The value of the ITER project is estimated at €15 billion, and the EU, USA, Russia, China, Japan, India and South Korea participate in it. The European part of the project is managed by the fusion energy agency of the European Union, "Fusion for Energy", based in Barcelona. The device itself is built in Cadarache in southern France. Scientific research in fusion for the needs of the EU, i.e. the design of ITER, the design of the fusion power plant DEMO and other supporting devices, is carried out by the EUROfusion consortium, which consists of 28 leading institutes from EU members, as well as the UK, Switzerland and Ukraine, with 156 cooperating institutions, and a total of more than 2000 scientists.

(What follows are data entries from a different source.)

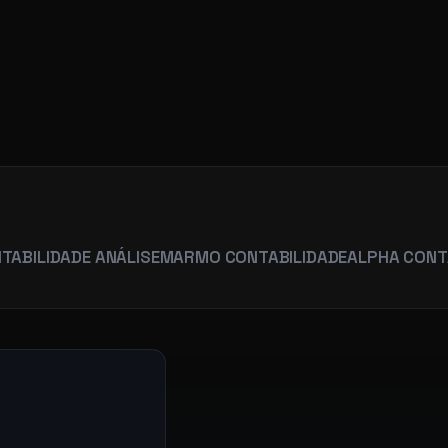
R
ADE ANÁLISE
MARMO CONTABILIDADE
ALPHA CONTABILIDA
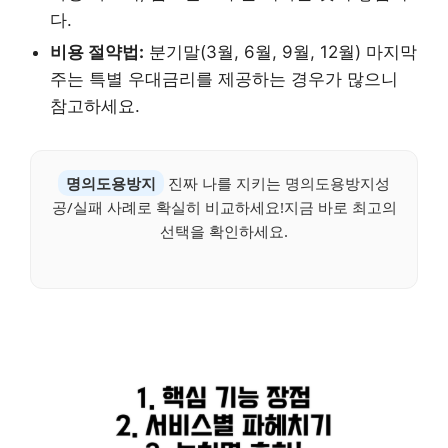
다.
비용 절약법:
분기말(3월, 6월, 9월, 12월) 마지막
주는 특별 우대금리를 제공하는 경우가 많으니
참고하세요.
명의도용방지
진짜 나를 지키는 명의도용방지성
공/실패 사례로 확실히 비교하세요!지금 바로 최고의
선택을 확인하세요.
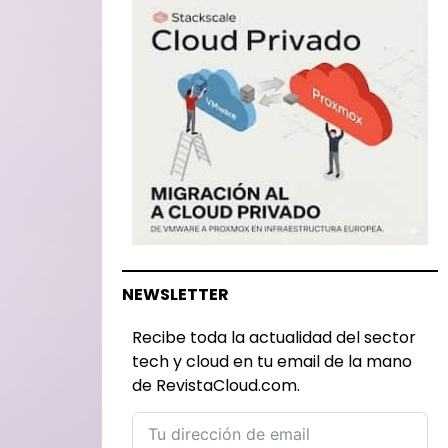
NEWSLETTER
Recibe toda la actualidad del sector
tech y cloud en tu email de la mano
de RevistaCloud.com.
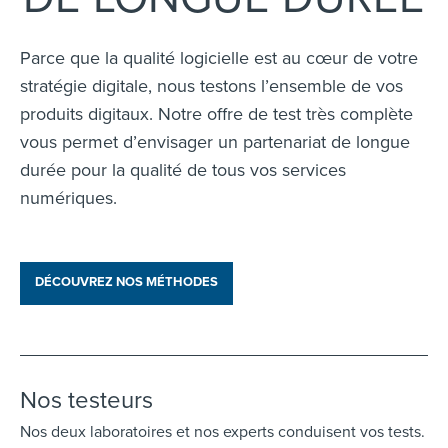
Parce que la qualité logicielle est au cœur de votre
stratégie digitale, nous testons l’ensemble de vos
produits digitaux. Notre offre de test très complète
vous permet d’envisager un partenariat de longue
durée pour la qualité de tous vos services
numériques.
DÉCOUVREZ NOS MÉTHODES
Nos testeurs
Nos deux laboratoires et nos experts conduisent vos tests.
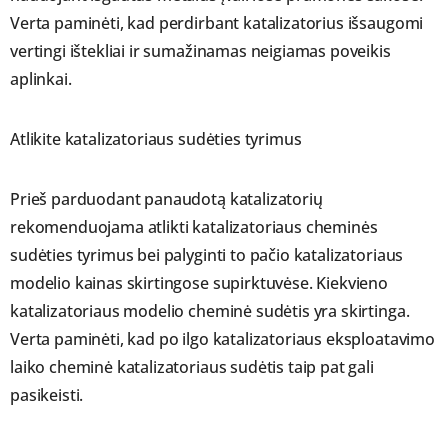
Verta paminėti, kad perdirbant katalizatorius išsaugomi
vertingi ištekliai ir sumažinamas neigiamas poveikis
aplinkai.
Atlikite katalizatoriaus sudėties tyrimus
Prieš parduodant panaudotą katalizatorių
rekomenduojama atlikti katalizatoriaus cheminės
sudėties tyrimus bei palyginti to pačio katalizatoriaus
modelio kainas skirtingose supirktuvėse. Kiekvieno
katalizatoriaus modelio cheminė sudėtis yra skirtinga.
Verta paminėti, kad po ilgo katalizatoriaus eksploatavimo
laiko cheminė katalizatoriaus sudėtis taip pat gali
pasikeisti.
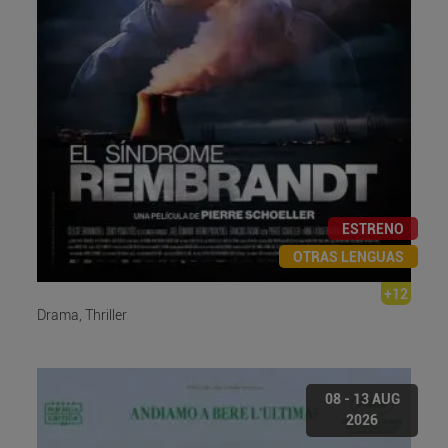
ESTRENO
OTRAS LENGUAS
+12
Drama, Thriller
08 - 13 AUG
2026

The goal of DONES is to enable research on the resistance of fusion materials to intense neutron radiation. This €700 million device consists of an extremely powerful linear accelerator that would accelerate deuterium towards a waterfall of liquid lithium and thus produce an intense beam of neutrons to irradiate fusion samples. DONES and its related AFNS in Japan would be built in EU-Japan cooperation, while the main partners within the EU are Spain and Croatia.

 

About the lecturer

Dr. sc. Tonči Tadić is a senior research associate at the Ruđer Bošković Institute. He graduated in physics engineering at the Faculty of Science and Mathematics in Zagreb and received his doctorate in nuclear physics in 1995 at the Ruđer Bošković Institute and the University of Zagreb. In the period from 1997 to 1998, he was a visiting researcher at the Osaka National Research Institute (ONRI-AIST) as a scholarship holder of the Japan Agency for Science and Technology. From 2000 to 2008, he was a member of the Croatian Parliament. Since 2013, he has been a member of the Scientific and Technical Committee (STC) of EURATOM, coordinator of the Croatian Fusion Research Unit (CRU), member of the assembly of the EUROfusion Consortium, head of the Project Team of the DONES.HR Consortium, and representative of the Republic of Croatia in the Management Board of the European agency Fusion for Energy in charge of ITER construction. In 2014, Japanese Emperor Akihito awarded him the Order of the Rising Sun, Japan's highest award, for his services in the scientific connection between the EU and Japan.